As the complexity of enterprise applications increases, constraints and rules on the structure of XML documents become more and more stringent. Also, with the rapid adoption of Web services across the industry, XML now plays an undeniably important role across many platforms. All of this means it is imperative that applications have an easy and powerful mechanism for handling XML.
XMLBeans provides such a mechanism. XMLBeans is used for XML data binding. It is immensely powerful in that it supports the full W3C XML Schema specification, unlike other data-binding techniques that support only a subset of it. It is also surprisingly easy to use for developers who are accustomed to object-oriented manipulations.
With XMLBeans, you can access and manipulate the data contained in an XML document using Java classes.
Here's how it's done -- actually, it's a two-step process:
- The XMLBeans compiler generates an object representation of an XML schema. This object representation is a set of generic Java classes and interfaces that represent the structure and constraints of the schema.
- An actual XML instance document that conforms to the above schema is bound to the instances of the Java classes and interfaces generated in Step 1. The binding process involves using the XMLBeans API to access the data in the actual XML instance document in an object-mannered way.
Once the XMLBeans compiler generates the generic Java classes and interfaces that correspond to the schema, any XML instance document that conforms to the schema can be bound using these classes and interfaces. XMLBeans goes a step beyond traditional parsing in that you don't have to:
- Navigate through each node of an in-memory data tree.
- Write callback methods to fetch the information from an XML document. (See Advantages of XMLBeans later in this article for further comparison of XMLBeans and parsing.)
Consider a simple example in which a schema is taken as input and an XMLBeans compiler compiles this schema into generic Interfaces.
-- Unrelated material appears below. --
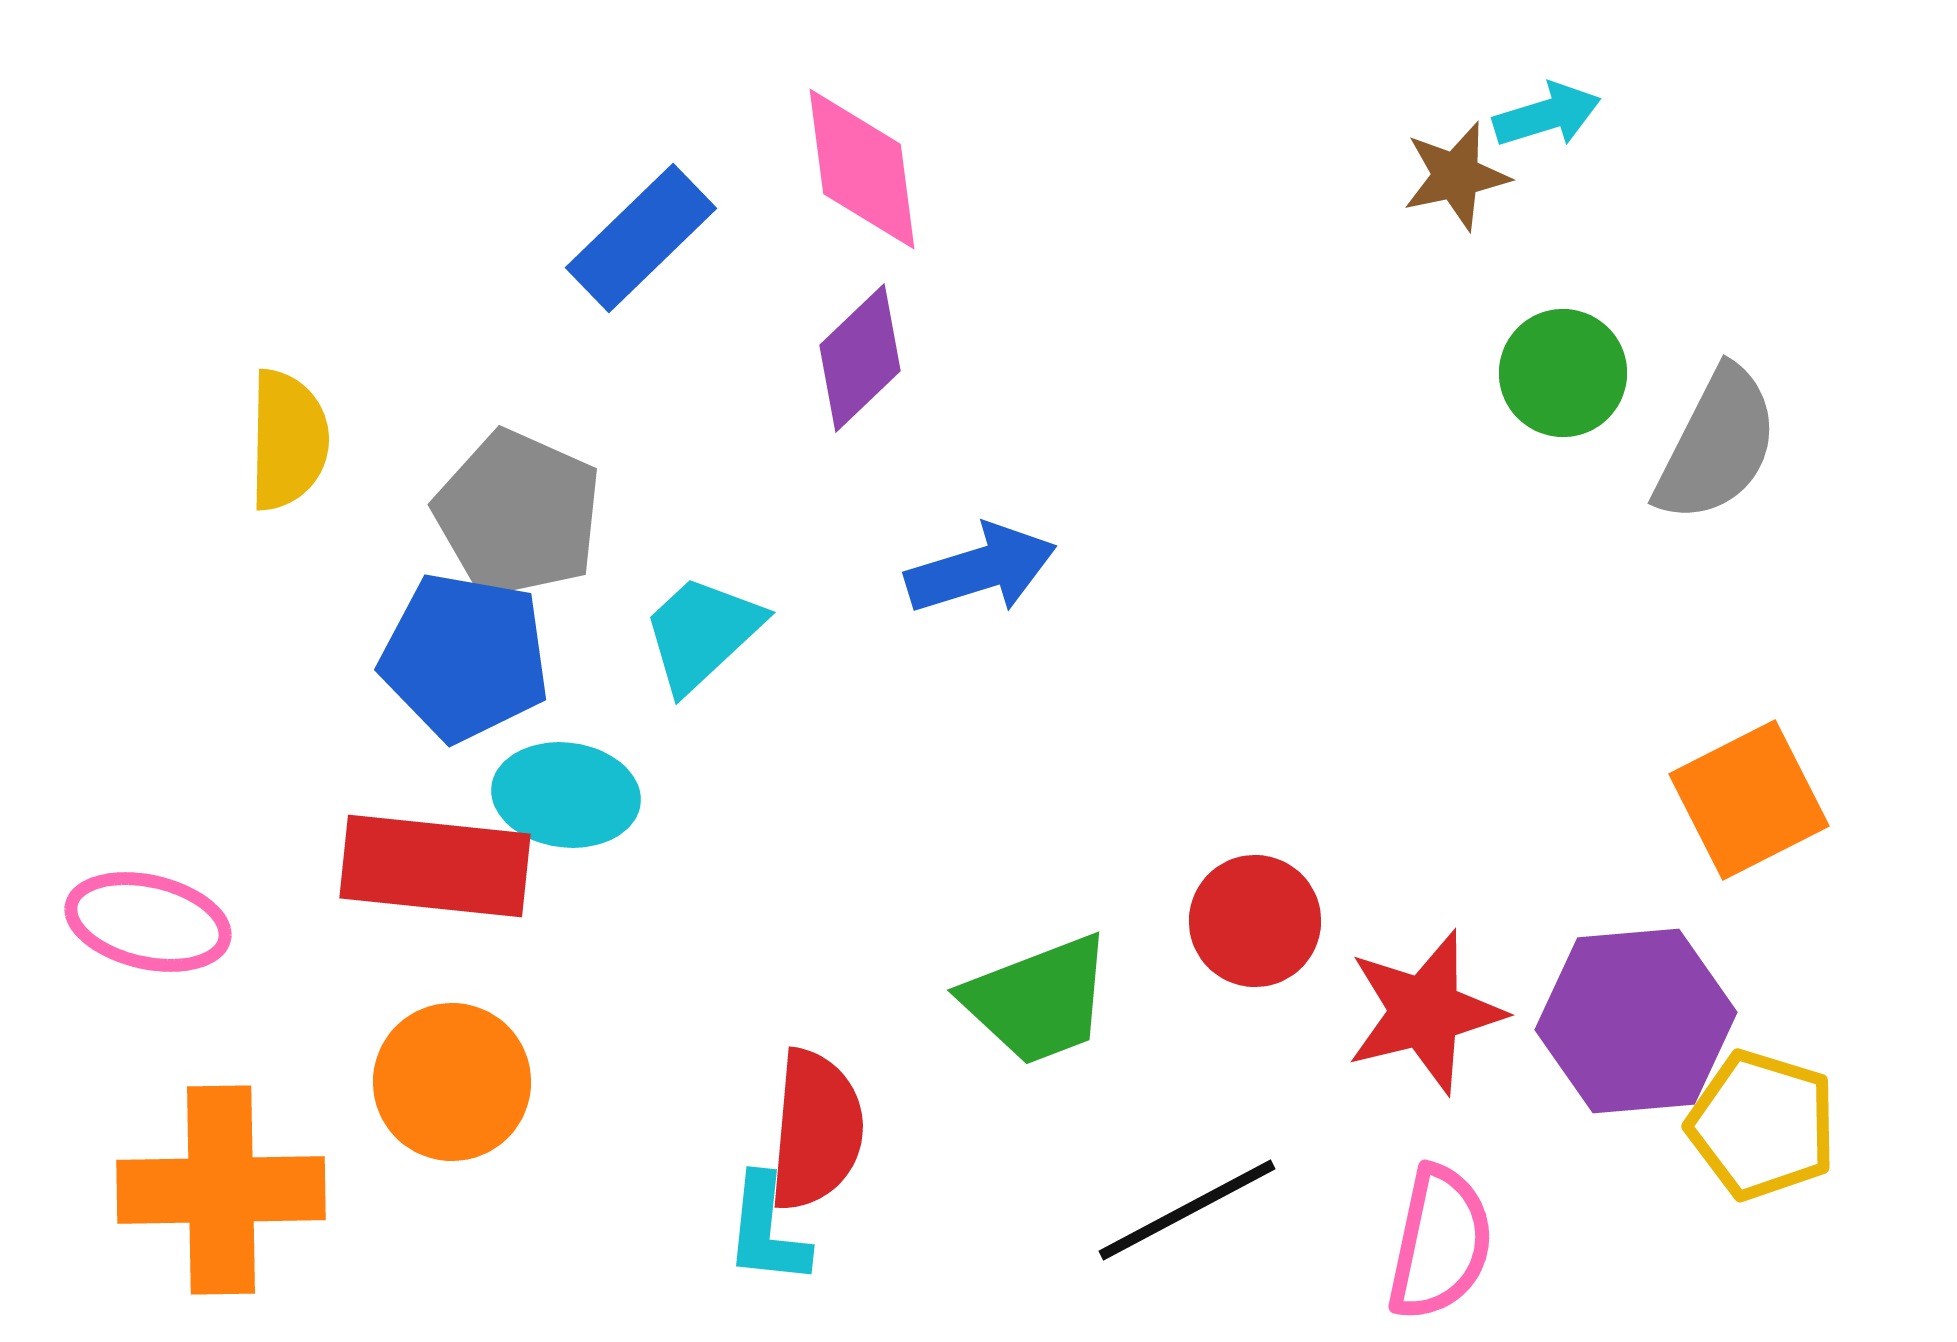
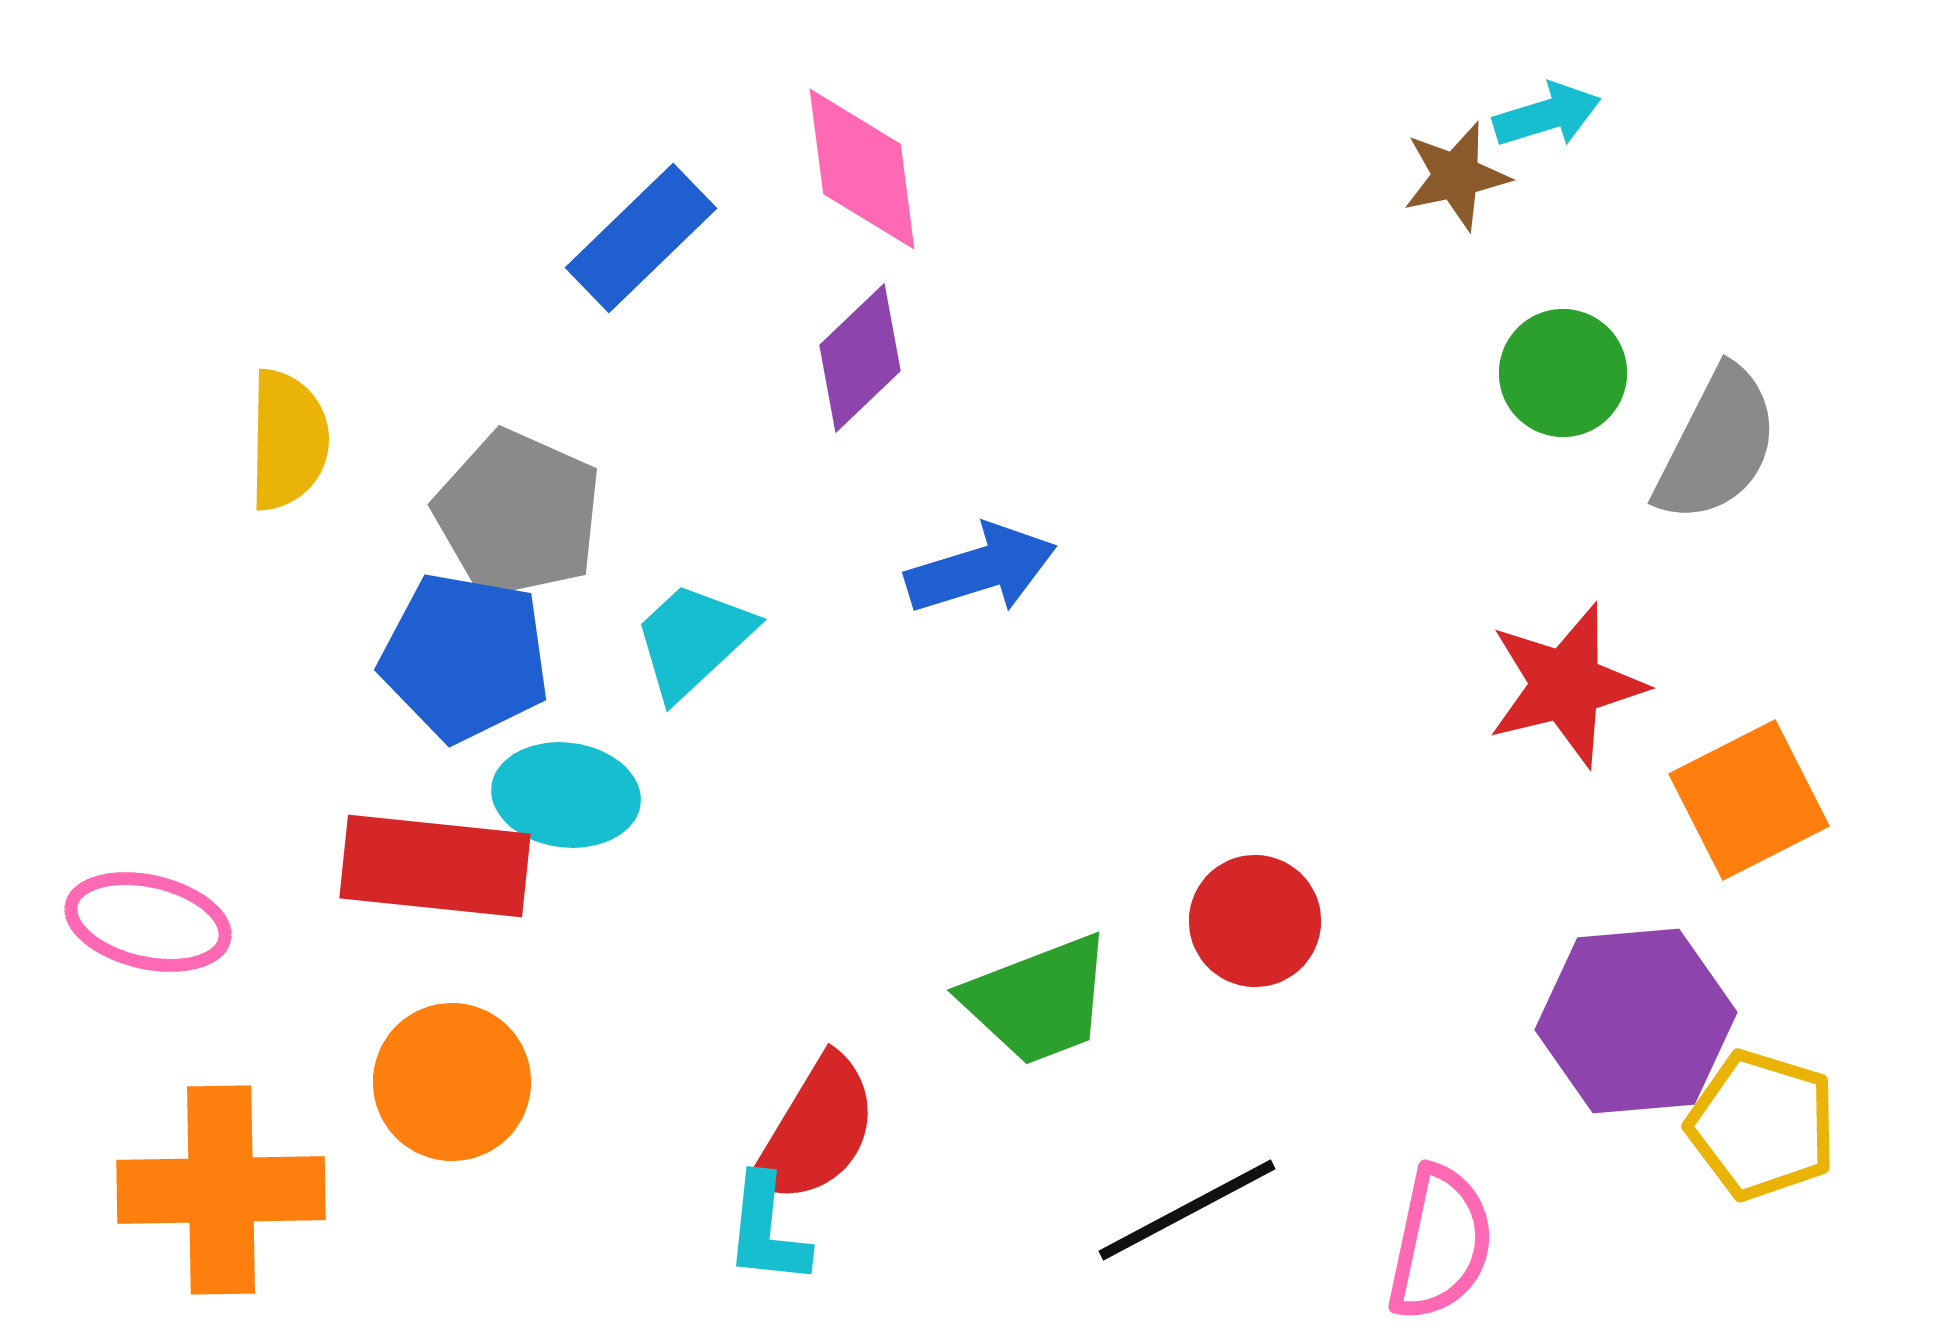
cyan trapezoid: moved 9 px left, 7 px down
red star: moved 141 px right, 327 px up
red semicircle: rotated 26 degrees clockwise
I will show you how an actual XML instance document that conforms to this schema is then bound to these interfaces.
Listing 1. The input schema (automobile-policy.xsd)
<xs:schema xmlns:xs="http://www.w3.org/2001/XMLSchema">
<xs:element name="automobile-policy">
<xs:complexType>
<xs:sequence>
<xs:element name="insurance-date" type="xs:dateTime"/>
<xs:element name="policyholder-information"
type="policyholder-information" minOccurs="1"/>
<xs:element name="insured-vehicle"
type="insured-vehicle" minOccurs="1"/>
<xs:element name="liability-coverage"
type="liability-coverage" minOccurs="1"/>
<xs:element name="third-party-coverage"
type="third-party-coverage"/>
</xs:sequence>
</xs:complexType>
</xs:element>
<xs:complexType name="policyholder-information">
<xs:sequence>
<xs:element name="name" type="xs:string"/>
<xs:element name="social-security-number" type="xs:string"/>
<xs:element name="address" type="xs:string"/>
</xs:sequence>
</xs:complexType>
<xs:complexType name="insured-vehicle">
<xs:sequence>
<xs:element name="year-of-manufacture" type="xs:string"/>
<xs:element name="make" type="xs:string"/>
<xs:element name="model" type="xs:string"/>
<xs:element name="price" type="xs:double"/>
</xs:sequence>
</xs:complexType>
<xs:complexType name="liability-coverage">
<xs:sequence>
<xs:element name="coverage-limit" type="xs:double"/>
<xs:element name="coverage-premium" type="xs:double"/>
</xs:sequence>
</xs:complexType>
<xs:complexType name="third-party-coverage">
<xs:sequence>
<xs:element name="coverage-limit" type="xs:double"/>
<xs:element name="coverage-premium" type="xs:double"/>
</xs:sequence>
</xs:complexType>
</xs:schema>
|
The schema in Listing 1 describes an automobile insurance policy. It has:
- A global root element named
automobile-policy - Four complex types:
policyholder-information,insured-vehicle,liability-coverage, andthird-party-coverage - A simple type named
insurance-date
Before you proceed with the compilation process for the schema in Listing 1, download and install Apache XMLBeans version 1.03 (see Resources). Extract the files from the archive and place the bin directory in the path and place lib/xbean.jar in the classpath.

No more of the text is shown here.